Ich zog die Jacke aus.

„Kannst du morgen ausschlafen?“, fragte er.

„Ja“, sagte ich und schob die Bierdosen in die Unordnung auf dem Tisch. Er erzählte von gefühlvollen Kolleginnen, die rücksichtsvoll damit umgehen würden, wenn er morgen nicht fit war.

„Schluckst du?“, fragte er, öffnete zwei Dosen, reichte mir eine, wir prosteten uns zu.

„Mein eigenes schon“, gab ich zurück und versuchte zu grinsen.

„Lecker“, sagte er und wischte sich Bier vom Mund.

Die Deckenlampe warf ein grelles Licht auf die Medikamente, aber ich sah nur, wie wir uns küssten, stöhnten und uns tiefe Stöße versetzten. Und saß regungslos da. Irgendwie schaffte es die Abenddämmerung aber doch noch in den fensterlosen Flur, die Erinnerung daran, wie schön die Welt draußen jetzt sein musste, in Rot getaucht. Draußen war das Leben schön, und hier standen Medikamente. Ich saß wie betäubt ohne Schuhe und Jacke auf dem Pappstuhl und mein halbsteifer Schwanz drückte gegen meine frisch rasierten Eier.
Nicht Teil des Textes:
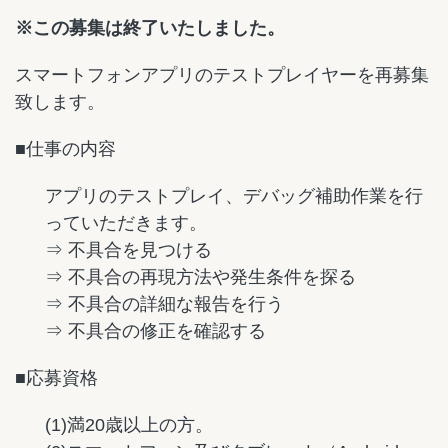
※この募集は終了いたしました。
スマートフォンアプリのテストプレイヤーを再募集
致します。
■仕事の内容
アプリのテストプレイ、デバッグ補助作業を行
っていただきます。
⇒ 不具合を見つける
⇒ 不具合の再現方法や発生条件を探る
⇒ 不具合の詳細な報告を行う
⇒ 不具合の修正を確認する
■応募資格
(1)満20歳以上の方。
Und hatte zugleich Angst.

Ich war seiner Stimme am Telefon gefolgt, hatte Bier gekauft, wollte trinken, pissen, ficken, ihn küssen, hatte eben noch in den Sonnenstrahlen draußen das pralle Leben gespürt, prall wie mein Arsch, meine Schenkel und Lippen.

Der Abendhimmel drang zwar weiter vor, aber alles, was ihm gelang, war, meinen Phantasien einen Rotstich zu versetzen, von dem zwei-, dreimaligem Spermaschwall, den dieser Mann und ich abspritzten. Auf die Pappstühle. Es rann zäh und langsam über die hellen und dunklen Pappschichten. Und wir leckten es, die Stuhlbeine hinauf, über die Sitzflächen, die Lehnen hinab. Lecker!
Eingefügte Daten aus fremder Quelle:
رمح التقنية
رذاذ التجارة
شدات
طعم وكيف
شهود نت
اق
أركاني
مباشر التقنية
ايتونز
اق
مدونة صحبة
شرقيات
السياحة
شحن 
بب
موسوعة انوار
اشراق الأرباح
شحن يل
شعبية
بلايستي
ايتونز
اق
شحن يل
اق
„Ich muss mal ins Bad“, sagte er und verschwand.

Da saß ich, allein, in einem Flur voller Bierdosen, Pappstühle, Medikamente und ohne Fenster.

Geh jetzt, sagte ich zu mir. Ich hörte es ganz deutlich: Geh jetzt.

Ich hätte Schuhe und Jacke anziehen und gleich gehen können. Ich hätte Schuhe und Jacke anziehen, mich, sobald er aus dem Bad zurückkam, von ihm verabschieden und dann gehen können. Stattdessen blieb ich auf dem Pappstuhl sitzen.

Schluckst du?

Nein!

Er kam aus dem Bad und fragte: „Gehen wir nach nebenan?“

Und wortlos ging ich mit ihm nach nebenan.